Single by Twisted Sister

from the album Stay Hungry
- Released: October 1984
- Genre: Heavy metal; glam metal;
- Length: 3:00
- Label: Atlantic
- Songwriter: Dee Snider
- Producer: Tom Werman

Twisted Sister singles chronology
| "We're Not Gonna Take It" (1984) | "I Wanna Rock" (1984) | "The Price" (1984) |

Music video
- "I Wanna Rock" on YouTube

= I Wanna Rock =

"I Wanna Rock" is a song written and composed by Dee Snider and performed by his band Twisted Sister. It was released on the 1984 album Stay Hungry.

==Reception==
Cash Box called the song "an exercise in hard rocking" that doesn't break new ground but "does what it does well." Billboard said that Twisted Sister "strip down their stadium-sized sound to a minimum of power chords and slogan lyrics."

In 2009, "I Wanna Rock" was named the 17th-Greatest Hard Rock Song by VH1.

==Music video==

Like the earlier "We're Not Gonna Take It", the video features actor Mark Metcalf, best known as the abusive ROTC leader Douglas C. Neidermeyer from the movie National Lampoon's Animal House.

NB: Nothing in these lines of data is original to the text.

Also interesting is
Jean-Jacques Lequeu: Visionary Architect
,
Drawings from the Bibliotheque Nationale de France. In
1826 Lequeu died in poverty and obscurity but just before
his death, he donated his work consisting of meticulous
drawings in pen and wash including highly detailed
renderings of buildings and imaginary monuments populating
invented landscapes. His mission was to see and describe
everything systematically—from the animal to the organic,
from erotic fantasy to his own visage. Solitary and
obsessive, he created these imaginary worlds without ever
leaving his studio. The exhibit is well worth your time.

In the video, he plays a teacher with a similar personality to Neidermeyer, who harasses a student for drawing the Twisted Sister logo on one of his textbooks. He chastises the student by shouting, "What kind of a man desecrates a defenseless textbook?! I've got a good mind to slap your fat face!", which echoes a line from Animal House ("What kind of man hits a defenseless animal [a misbehaving horse]? I've got a good mind to smash your fat face in!").

Metcalf's character reprises his question from the "We're Not Gonna Take It" video, "What do you want to do with your life?!" This provides a lead-in for the track, as the student answers with the first line of the song, "I wanna rock!", after which he and four of his classmates are instantly transformed into Twisted Sister's five members.

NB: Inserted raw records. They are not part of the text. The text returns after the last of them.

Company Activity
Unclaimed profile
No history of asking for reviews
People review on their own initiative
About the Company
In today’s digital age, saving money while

The abusive teacher's repeated attempts to stop his rock-loving students not only fail; they also backfire on him. He crawls into the school principal's office, only to be confronted by the principal, played by Stephen Furst, who played Kent "Flounder" Dorfman in Animal House, opposite Metcalf. Furst's character, who suddenly approves Twisted Sister and its music, reprises one of his lines from the movie, "Oh boy, is this great!", before he sprays water from a seltzer bottle at the teacher, who collapses in defeat.

==SpongeBob parody==
"Goofy Goober Rock", a parody of the song, was performed in The SpongeBob SquarePants Movie (2004) by voice actor Jim Wise and musician Tom Rothrock.

Dee Snider explained the experience of licensing the song for SpongeBob by saying, "Are you kidding me? This is my music. This is my art. How much? They paid me a lot of money. It's called Goofy Goober Rock. God bless 'SpongeBob SquarePants.'"

The song was released on the album The SpongeBob SquarePants Movie – Music from the Movie and More.... Nerdist ranked "Goofy Goober Rock" as the fourth-best song from the SpongeBob series.

==Charts==

| Chart (1984) | Peak position |
|---|---|
| Argentina | 4 |
| Australia (Kent Music Report) | 43 |
| Canada Top Singles (RPM) | 44 |
| New Zealand (Recorded Music NZ) | 10 |
| Norway (VG-lista) | 5 |
| South Africa (Springbok Radio) | 3 |
| Sweden (Sverigetopplistan) | 10 |
| UK Singles (OCC) | 93 |
| US Billboard Hot 100 | 68 |
| US Mainstream Rock (Billboard) | 35 |

==Certifications==

| Region | Certification | Certified units/sales |
| Canada (Music Canada) | 2× Platinum | 200,000^{^} |
^{^} Shipments figures based on certification alone.